One such story is Billie Edison, a mother of seven boys. “I knew that I would have a huge challenge finding a job when I got home [from jail] because I have a felony on my record. TLM classes made me realize I could learn something new. I had worked in the medical field for 23 years, so computers were completely out of my comfort zone,” she says. Edison has been an IT apprentice for the Indiana Pacers since November 2023. “Even though the technology work I’m doing is different from what I learned in class, [the] education and experience [from TLM] made me feel like I wouldn’t be here if I couldn’t do it,” she says.

Overcoming barriers: From simulation to employment

The growing interest in education within prisons presents an opportunity, but there are still hurdles to overcome, according to Guido. “Convincing correctional staff, addressing funding limitations, and navigating the privatization of prison services are among the challenges hindering the widespread implementation of tech-related labor initiatives in prisons,” says Guido.

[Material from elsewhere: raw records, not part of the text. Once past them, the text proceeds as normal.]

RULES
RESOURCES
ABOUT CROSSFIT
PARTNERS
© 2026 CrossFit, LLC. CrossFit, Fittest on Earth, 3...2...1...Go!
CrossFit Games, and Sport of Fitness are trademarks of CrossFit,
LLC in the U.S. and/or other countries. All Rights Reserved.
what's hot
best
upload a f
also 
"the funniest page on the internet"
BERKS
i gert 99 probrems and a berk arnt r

Redlitz adds that teaching software engineering in an environment that didn’t have direct connectivity was challenging for TLM, but they came up with a solution. “We created a simulated coding environment with a cloud-based learning management system, allowing students to access content and code within the classroom as if they were fully online,” says Redlitz. “The primary tool missing is Google. Yet we’ve compensated with a graduate-staffed help desk that responds to queries via a ticketing system, acting as an alternative research resource.” It also uses offline versions of professional software such as Pro Tools and DaVinci for audio/video production, closely mimicking a real environment.

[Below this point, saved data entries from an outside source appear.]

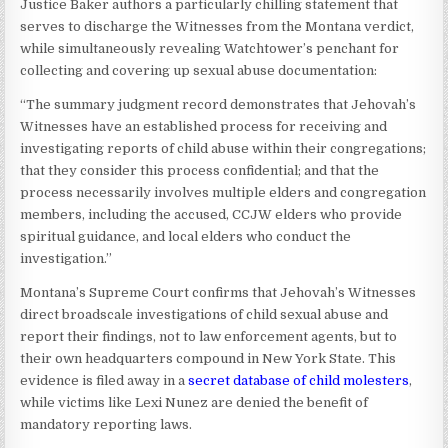
Justice Baker authors a particularly chilling statement that
serves to discharge the Witnesses from the Montana verdict,
while simultaneously revealing Watchtower’s penchant for
collecting and covering up sexual abuse documentation:
“The summary judgment record demonstrates that Jehovah’s
Witnesses have an established process for receiving and
investigating reports of child abuse within their congregations;
that they consider this process confidential; and that the
process necessarily involves multiple elders and congregation
members, including the accused, CCJW elders who provide
spiritual guidance, and local elders who conduct the
investigation.”
Montana’s Supreme Court confirms that Jehovah’s Witnesses
direct broadscale investigations of child sexual abuse and
report their findings, not to law enforcement agents, but to
their own headquarters compound in New York State. This
evidence is filed away in a
secret database of child molesters
,
while victims like Lexi Nunez are denied the benefit of
mandatory reporting laws.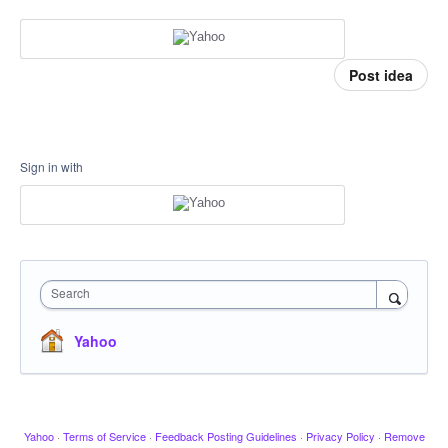
Post idea
Sign in with
Search
Yahoo
Yahoo
·
Terms of Service
·
Feedback Posting Guidelines
·
Privacy Policy
·
Remove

They also want to promote “fair chance” employment, where employment decisions are based on the applicant’s qualifications before seeing their criminal records, and TLM is actively seeking more hiring partners. Redlitz says, “Justice-impacted individuals offer a reservoir of untapped talent that can enrich workplace environments and provide valuable second chances to his overlooked workforce. These roles offer more than employment; they represent a fresh start.”

“People should be judged on the quality of their work, not the stigma of their past,” says Parenti. “I guarantee that your readers have made mistakes. Some individuals have simply been luckier than others in not getting caught for their mistakes. It’s time for society to rise up and recognize that there are a lot of people who never had a fair chance, and it’s our time to give them that.”